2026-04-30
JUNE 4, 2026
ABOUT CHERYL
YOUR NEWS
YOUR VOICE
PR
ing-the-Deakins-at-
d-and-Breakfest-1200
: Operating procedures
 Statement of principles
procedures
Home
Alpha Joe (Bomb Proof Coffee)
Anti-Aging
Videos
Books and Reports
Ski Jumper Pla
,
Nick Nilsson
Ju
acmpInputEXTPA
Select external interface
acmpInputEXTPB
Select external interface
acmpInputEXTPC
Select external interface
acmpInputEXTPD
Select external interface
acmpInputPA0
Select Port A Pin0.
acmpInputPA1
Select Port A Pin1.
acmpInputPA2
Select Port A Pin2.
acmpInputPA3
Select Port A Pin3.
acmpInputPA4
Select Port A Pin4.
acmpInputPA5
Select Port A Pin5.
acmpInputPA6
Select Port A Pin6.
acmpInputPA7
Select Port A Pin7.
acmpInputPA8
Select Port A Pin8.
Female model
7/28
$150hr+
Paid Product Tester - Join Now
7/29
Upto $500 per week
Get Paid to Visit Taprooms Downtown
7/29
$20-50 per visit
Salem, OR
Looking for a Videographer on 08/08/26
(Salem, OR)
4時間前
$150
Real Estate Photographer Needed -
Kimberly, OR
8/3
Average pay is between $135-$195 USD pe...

=-=-=-=-=

**TASK DIRECTIONS:** Each entry above needs to be retyped exactly.

**RESULT FOR THIS EXERCISE:**
2026-04-30
JUNE 4, 2026
ABOUT CHERYL
YOUR NEWS
YOUR VOICE
PR
ing-the-Deakins-at-
d-and-Breakfest-1200
: Operating procedures
 Statement of principles
procedures
Home
Alpha Joe (Bomb Proof Coffee)
Anti-Aging
Videos
Books and Reports
Ski Jumper Pla
,
Nick Nilsson
Ju
acmpInputEXTPA
Select external interface
acmpInputEXTPB
Select external interface
acmpInputEXTPC
Select external interface
acmpInputEXTPD
Select external interface
acmpInputPA0
Select Port A Pin0.
acmpInputPA1
Select Port A Pin1.
acmpInputPA2
Select Port A Pin2.
acmpInputPA3
Select Port A Pin3.
acmpInputPA4
Select Port A Pin4.
acmpInputPA5
Select Port A Pin5.
acmpInputPA6
Select Port A Pin6.
acmpInputPA7
Select Port A Pin7.
acmpInputPA8
Select Port A Pin8.
Female model
7/28
$150hr+
Paid Product Tester - Join Now
7/29
Upto $500 per week
Get Paid to Visit Taprooms Downtown
7/29
$20-50 per visit
Salem, OR
Looking for a Videographer on 08/08/26
(Salem, OR)
4時間前
$150
Real Estate Photographer Needed -
Kimberly, OR
8/3
Average pay is between $135-$195 USD pe...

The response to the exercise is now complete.